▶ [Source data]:
- - - - - - -

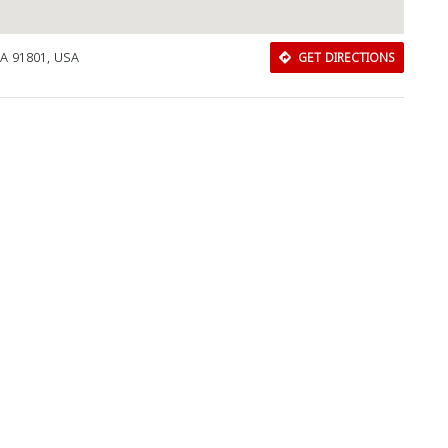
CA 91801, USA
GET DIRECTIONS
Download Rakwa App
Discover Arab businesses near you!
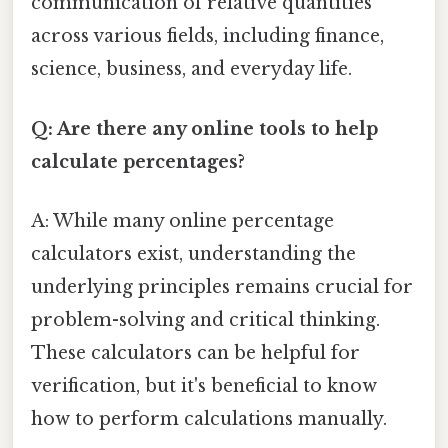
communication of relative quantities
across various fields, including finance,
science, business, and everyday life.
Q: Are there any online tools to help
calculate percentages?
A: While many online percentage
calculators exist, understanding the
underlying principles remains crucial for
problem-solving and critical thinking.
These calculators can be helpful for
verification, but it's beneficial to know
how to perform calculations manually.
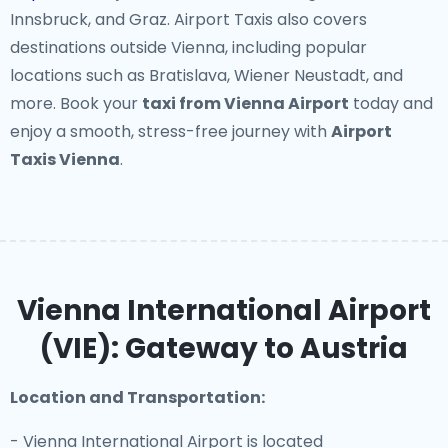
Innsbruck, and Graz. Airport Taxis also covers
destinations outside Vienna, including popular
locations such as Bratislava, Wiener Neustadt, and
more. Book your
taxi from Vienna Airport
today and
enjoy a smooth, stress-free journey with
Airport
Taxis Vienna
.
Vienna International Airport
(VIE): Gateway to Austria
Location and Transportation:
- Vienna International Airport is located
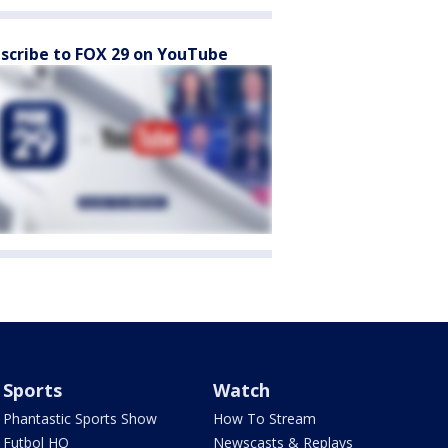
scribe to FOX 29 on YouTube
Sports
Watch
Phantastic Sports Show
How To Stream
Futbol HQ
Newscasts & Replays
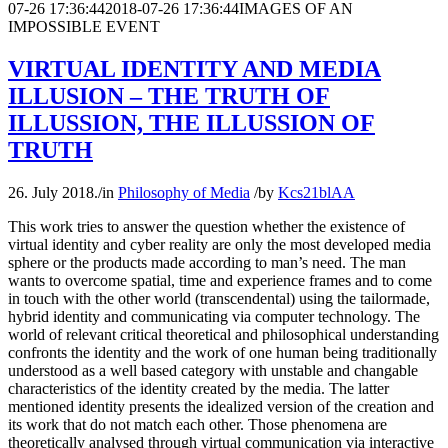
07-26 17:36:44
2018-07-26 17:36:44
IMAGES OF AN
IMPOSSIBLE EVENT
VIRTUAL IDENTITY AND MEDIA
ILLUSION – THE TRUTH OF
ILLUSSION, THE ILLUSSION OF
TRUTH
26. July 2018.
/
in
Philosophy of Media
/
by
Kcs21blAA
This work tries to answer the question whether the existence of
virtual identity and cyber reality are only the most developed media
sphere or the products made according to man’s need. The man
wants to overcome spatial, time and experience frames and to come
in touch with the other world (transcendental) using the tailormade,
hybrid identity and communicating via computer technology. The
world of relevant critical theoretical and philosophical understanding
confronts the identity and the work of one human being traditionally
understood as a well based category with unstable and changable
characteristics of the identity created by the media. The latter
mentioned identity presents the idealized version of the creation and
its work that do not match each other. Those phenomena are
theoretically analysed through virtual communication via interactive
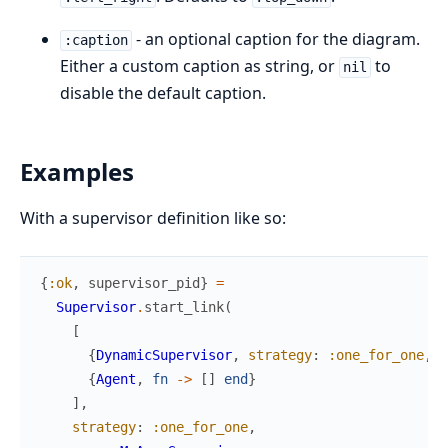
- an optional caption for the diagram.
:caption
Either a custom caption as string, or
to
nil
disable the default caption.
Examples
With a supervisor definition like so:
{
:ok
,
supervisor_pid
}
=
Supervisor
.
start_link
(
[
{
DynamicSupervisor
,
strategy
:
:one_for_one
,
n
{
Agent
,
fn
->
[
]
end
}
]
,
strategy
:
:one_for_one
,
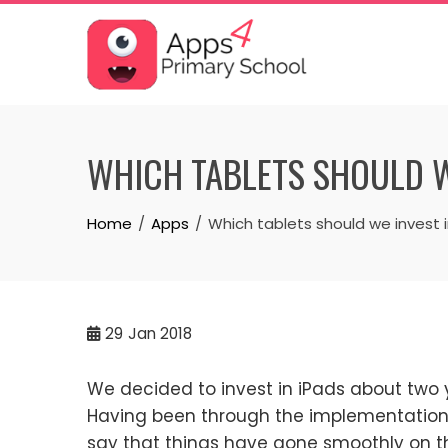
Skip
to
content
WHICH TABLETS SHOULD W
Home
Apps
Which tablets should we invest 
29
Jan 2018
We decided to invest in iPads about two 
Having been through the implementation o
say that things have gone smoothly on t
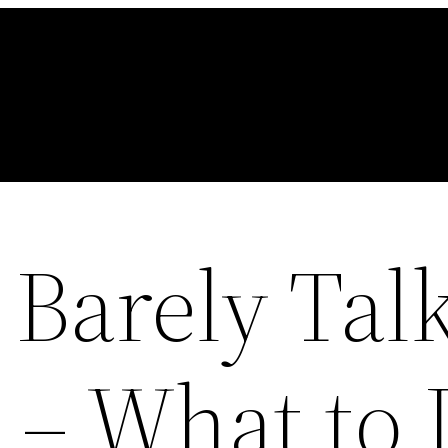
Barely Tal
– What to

- - - - - - -

▶ [Prompt]:
Leave out the pictures and restate, word for word, the lines from the top of the data through the line containing "understood as a", both included.

▶ [Written response]:
CA 91801, USA
GET DIRECTIONS
Download Rakwa App
Discover Arab businesses near you!
communication of relative quantities
across various fields, including finance,
science, business, and everyday life.
Q: Are there any online tools to help
calculate percentages?
A: While many online percentage
calculators exist, understanding the
underlying principles remains crucial for
problem-solving and critical thinking.
These calculators can be helpful for
verification, but it's beneficial to know
how to perform calculations manually.
Innsbruck, and Graz. Airport Taxis also covers
destinations outside Vienna, including popular
locations such as Bratislava, Wiener Neustadt, and
more. Book your
taxi from Vienna Airport
today and
enjoy a smooth, stress-free journey with
Airport
Taxis Vienna
.
Vienna International Airport
(VIE): Gateway to Austria
Location and Transportation:
- Vienna International Airport is located
scribe to FOX 29 on YouTube
Sports
Watch
Phantastic Sports Show
How To Stream
Futbol HQ
Newscasts & Replays
07-26 17:36:44
2018-07-26 17:36:44
IMAGES OF AN
IMPOSSIBLE EVENT
VIRTUAL IDENTITY AND MEDIA
ILLUSION – THE TRUTH OF
ILLUSSION, THE ILLUSSION OF
TRUTH
26. July 2018.
/
in
Philosophy of Media
/
by
Kcs21blAA
This work tries to answer the question whether the existence of
virtual identity and cyber reality are only the most developed media
sphere or the products made according to man’s need. The man
wants to overcome spatial, time and experience frames and to come
in touch with the other world (transcendental) using the tailormade,
hybrid identity and communicating via computer technology. The
world of relevant critical theoretical and philosophical understanding
confronts the identity and the work of one human being traditionally
understood as a well based category with unstable and changable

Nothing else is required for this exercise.